### Requirement
Each entry below must come back exactly as written, without its pictures.

(Records from a data source)
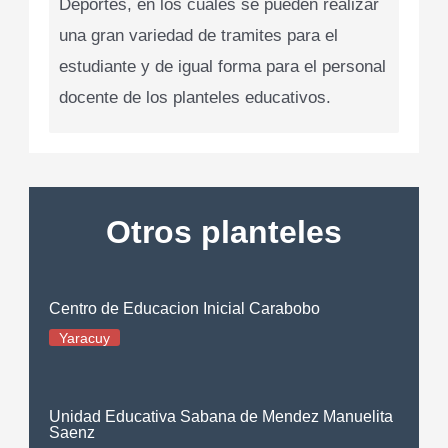
Deportes, en los cuales se pueden realizar
una gran variedad de tramites para el
estudiante y de igual forma para el personal
docente de los planteles educativos.
Otros planteles
Centro de Educacion Inicial Carabobo
Yaracuy
Unidad Educativa Sabana de Mendez Manuelita
Saenz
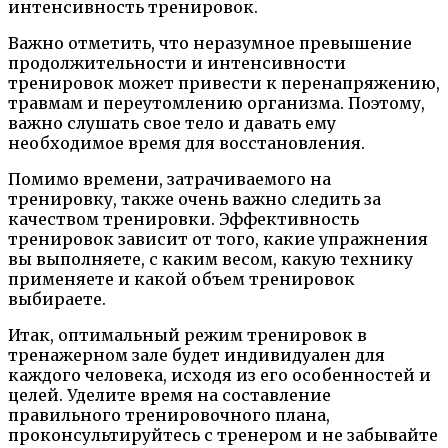
интенсивность тренировок.
Важно отметить, что неразумное превышение
продолжительности и интенсивности
тренировок может привести к перенапряжению,
травмам и переутомлению организма. Поэтому,
важно слушать свое тело и давать ему
необходимое время для восстановления.
Помимо времени, затрачиваемого на
тренировку, также очень важно следить за
качеством тренировки. Эффективность
тренировок зависит от того, какие упражнения
вы выполняете, с каким весом, какую технику
применяете и какой объем тренировок
выбираете.
Итак, оптимальный режим тренировок в
тренажерном зале будет индивидуален для
каждого человека, исходя из его особенностей и
целей. Уделите время на составление
правильного тренировочного плана,
проконсультируйтесь с тренером и не забывайте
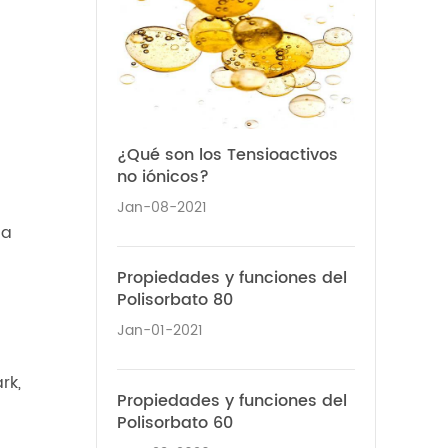
¿Qué son los Tensioactivos
no iónicos?
Jan-08-2021
ca
Propiedades y funciones del
Polisorbato 80
Jan-01-2021
rk,
Propiedades y funciones del
Polisorbato 60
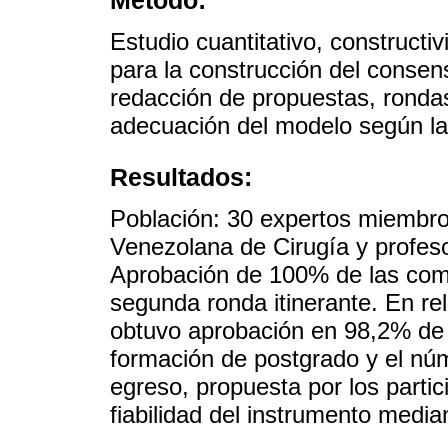
Estudio cuantitativo, constructi
para la construcción del consenso
redacción de propuestas, rondas
adecuación del modelo según la 
Resultados:
Población: 30 expertos miembro
Venezolana de Cirugía y profes
Aprobación de 100% de las comp
segunda ronda itinerante. En rel
obtuvo aprobación en 98,2% de 
formación de postgrado y el nú
egreso, propuesta por los parti
fiabilidad del instrumento medi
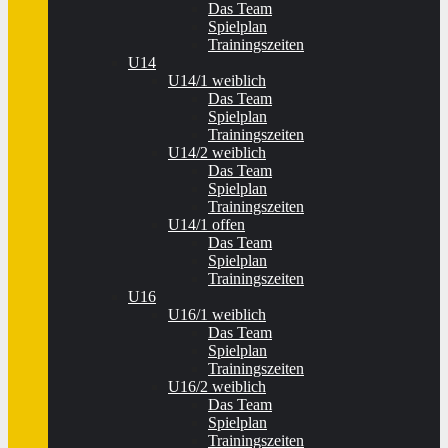
Das Team
Spielplan
Trainingszeiten
U14
U14/1 weiblich
Das Team
Spielplan
Trainingszeiten
U14/2 weiblich
Das Team
Spielplan
Trainingszeiten
U14/1 offen
Das Team
Spielplan
Trainingszeiten
U16
U16/1 weiblich
Das Team
Spielplan
Trainingszeiten
U16/2 weiblich
Das Team
Spielplan
Trainingszeiten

### Response below
Deportes, en los cuales se pueden realizar
una gran variedad de tramites para el
estudiante y de igual forma para el personal
docente de los planteles educativos.
Otros planteles
Centro de Educacion Inicial Carabobo
Yaracuy
Unidad Educativa Sabana de Mendez Manuelita
Saenz
интенсивность тренировок.
Важно отметить, что неразумное превышение
продолжительности и интенсивности
тренировок может привести к перенапряжению,
травмам и переутомлению организма. Поэтому,
важно слушать свое тело и давать ему
необходимое время для восстановления.
Помимо времени, затрачиваемого на
тренировку, также очень важно следить за
качеством тренировки. Эффективность
тренировок зависит от того, какие упражнения
вы выполняете, с каким весом, какую технику
применяете и какой объем тренировок
выбираете.
Итак, оптимальный режим тренировок в
тренажерном зале будет индивидуален для
каждого человека, исходя из его особенностей и
целей. Уделите время на составление
правильного тренировочного плана,
проконсультируйтесь с тренером и не забывайте
¿Qué son los Tensioactivos
no iónicos?
Jan-08-2021
ca
Propiedades y funciones del
Polisorbato 80
Jan-01-2021
rk,
Propiedades y funciones del
Polisorbato 60
Estudio cuantitativo, constructi
para la construcción del consenso
redacción de propuestas, rondas
adecuación del modelo según la 
Resultados:
Población: 30 expertos miembro
Venezolana de Cirugía y profes
Aprobación de 100% de las comp
segunda ronda itinerante. En rel
obtuvo aprobación en 98,2% de 
formación de postgrado y el nú
egreso, propuesta por los parti
fiabilidad del instrumento medi
Das Team
Spielplan
Trainingszeiten
U14
U14/1 weiblich
Das Team
Spielplan
Trainingszeiten
U14/2 weiblich
Das Team
Spielplan
Trainingszeiten
U14/1 offen
Das Team
Spielplan
Trainingszeiten
U16
U16/1 weiblich
Das Team
Spielplan
Trainingszeiten
U16/2 weiblich
Das Team
Spielplan
Trainingszeiten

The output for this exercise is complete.